= YOUR TASK =
Set down the data again exactly. Pictures are not part of the copy.

= PROVIDED DATA =
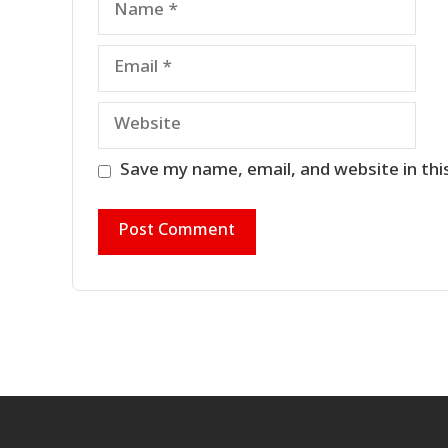
Email
Website
Save my name, email, and website in thi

= COMPLETED EXERCISE =
Email
Website
Save my name, email, and website in thi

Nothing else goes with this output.